第1章 総論 (基礎的自治体のあり方)
―基礎的自治体の自己再編成能力―
1 はじめに
平成10年5月に地方分権推進計画が閣議決定され、平成11年1月に始まった通常国会においては、地方分権推進関連法案が審議されている。国及び地方公共団体が分担すべき役割を明確にし、住民に身近な行政をできる限り身近な地方公共団体において処理することを基本として、地方分権が進められているが、こうした地方分権の進展に伴い、地方公共団体自身も住民に対するサービスの供給システムのあり方を検討する必要に迫られている。
すなわち、従来の機関委任事務やいわゆる通達行政に代わり、地方公共団体が自らの責任において主体的に実施する事務の比率が増加することにより、地方公共団体の自己責任原則の徹底が一層求められることになるため、組織の再編をはじめとする団体運営の効率化を図るとともに、住民負担の増加を可能な限り抑えながらより質の高いサービスを供給する努力が従来にも増して求められることになるのである。
とりわけ、基礎的自治体は、住民に最も身近な立場にあって日常生活に関わる地方行政の大部分を担うこととなるため、政策の企画立案、実施過程において地域の特性や住民の声を活かした自主性発揮や創意工夫が一段と求められることが予想される。このような動きを受けて、昨今、行政改革などに関して先進的な試みに取り組む地方公共団体も増えてきたが、一方で汚職や不祥事発生の際に見られるように旧態依然であるとのマスコミ批判も目につくところである。21世紀に向けて、あらゆる分野で構造改革、システム見直しの必要性が言われるが、それは地方行財政の分野にあっても例外ではない。

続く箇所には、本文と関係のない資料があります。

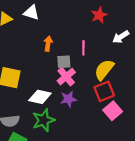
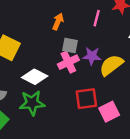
pink line: (83, 48) -> (97, 18), moved
red square: (104, 91) -> (86, 99), moved
purple star: (68, 99) -> (92, 56), moved

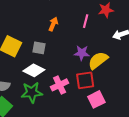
gray square: (70, 45) -> (39, 48), moved
pink cross: (68, 62) -> (60, 85), moved
red square: (86, 99) -> (85, 80), moved

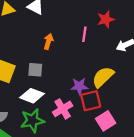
purple star: (82, 53) -> (79, 86), moved

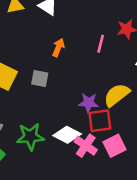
white diamond: (32, 96) -> (67, 135), moved
pink cross: (63, 109) -> (86, 146), moved, turned -30

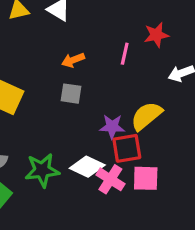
orange arrow: (58, 48) -> (73, 60), turned -132
gray square: (40, 78) -> (71, 94), moved
pink square: (115, 146) -> (146, 178), turned 30

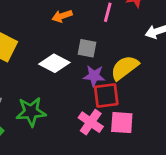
gray square: (71, 94) -> (87, 48), moved
white diamond: (87, 167) -> (54, 63), moved

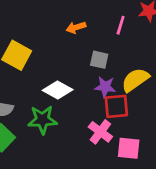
white diamond: (54, 63) -> (58, 90), moved
pink square: (122, 123) -> (129, 148), moved

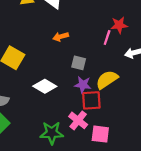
pink line: (121, 25) -> (107, 38), moved
green star: (42, 120) -> (52, 133), moved

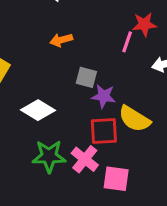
yellow semicircle: (107, 80) -> (134, 119), moved, turned -115
purple star: (83, 85) -> (104, 96), moved
green star: (52, 133) -> (49, 156), moved

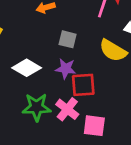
purple star: (104, 96) -> (66, 69), moved
yellow semicircle: (134, 119) -> (113, 51), moved

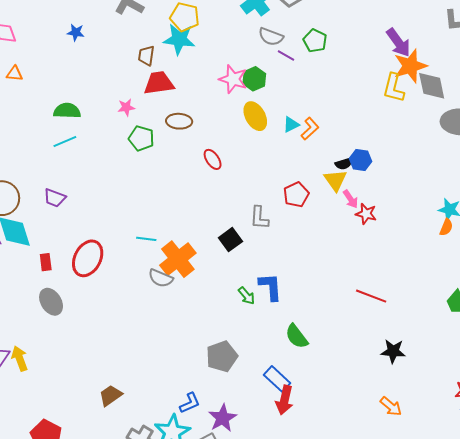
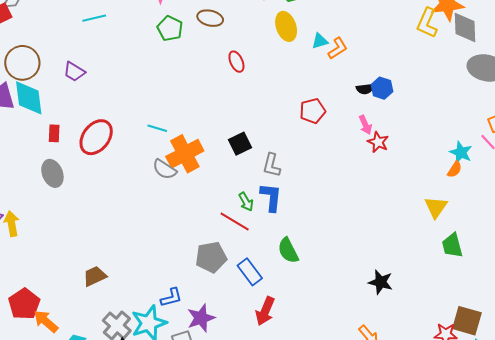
yellow triangle: (335, 180) -> (436, 207), moved
gray L-shape: (259, 218) -> (272, 165), moved
red line: (371, 296) -> (235, 222), moved
blue rectangle: (277, 379) -> (250, 272), moved

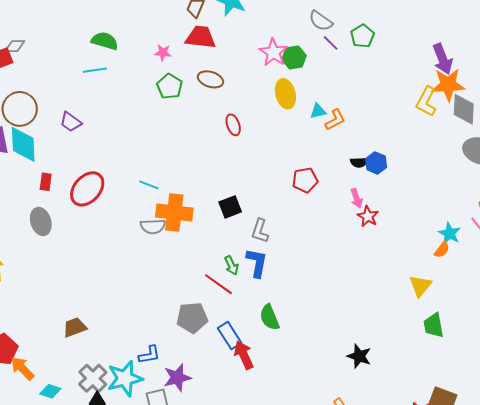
orange cross: (185, 154) -> (174, 212), turned 30
gray semicircle: (165, 169) -> (153, 226), turned -40
red arrow: (265, 311) -> (244, 355), moved, turned 128

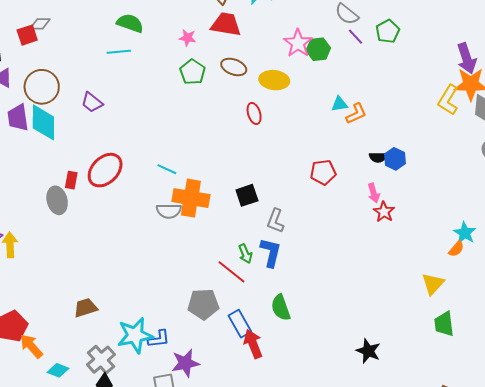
yellow ellipse: (285, 94) -> (274, 80), moved, turned -72
red rectangle: (46, 182) -> (71, 180), moved
cyan star: (125, 378) -> (135, 335), moved

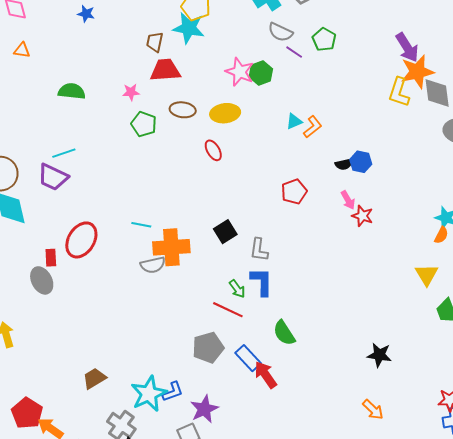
cyan line: (119, 52) -> (64, 153), moved
purple trapezoid: (92, 102) -> (53, 177), size x1.4

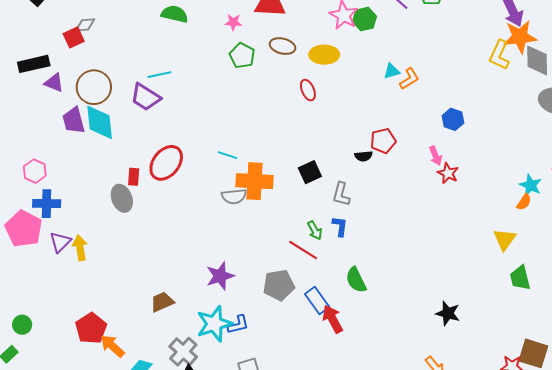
black semicircle: (344, 164) -> (364, 156), moved
blue L-shape: (262, 282) -> (340, 226), size x0.7
purple star: (204, 409) -> (220, 276), moved

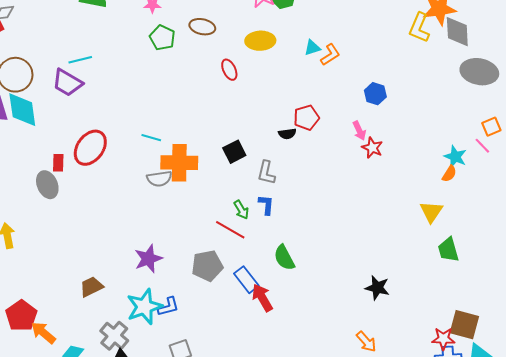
yellow ellipse: (324, 55) -> (260, 41), moved

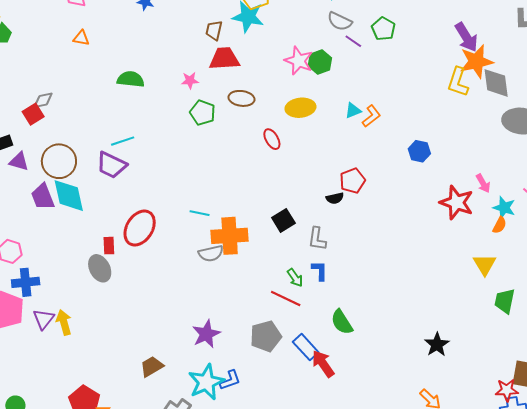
pink arrow: (359, 131) -> (483, 183), moved
red star: (372, 148) -> (457, 202), moved, size x1.6
green trapezoid: (448, 250) -> (505, 301), turned 32
black star: (377, 288) -> (437, 345), turned 30

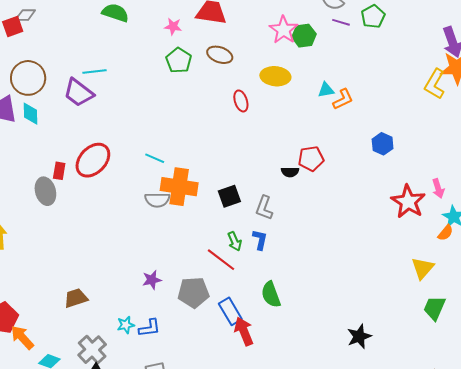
purple line: (353, 41) -> (341, 22), turned -30
cyan diamond: (69, 196) -> (30, 114), size x0.6
black square: (283, 220) -> (229, 196), moved
purple star: (206, 334) -> (152, 280), moved, size x0.7
cyan star: (206, 382) -> (126, 325), size x0.5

そこで、本調査研究委員会では、地方分権が進展する時代において、地域住民に対して行政サービスを供給する行財政システムほどのようなものであるべきか調査研究を行うこととした。第1章では、総論として「基礎的自治体のあり方-基礎的自治体の自己再編成能力-」について、自治体内部の組織や業務などを抜本的に見直す「行政改革」の観点から、また従来の組織の枠を超えた連携施策の取組として「広域行政・市町村合併」の観点から、それぞれ検討を行った。第2章では、「手法」「分野」「人づくり」、それぞれ新しい時代に求められる行財政システムを探る上で欠かせない個別の論点について検討を行い、地方自治の本旨に基づいた地方分権に相応しい行政サービスの供給システムを実現していくために必要な事項などについて検討を行ったものである。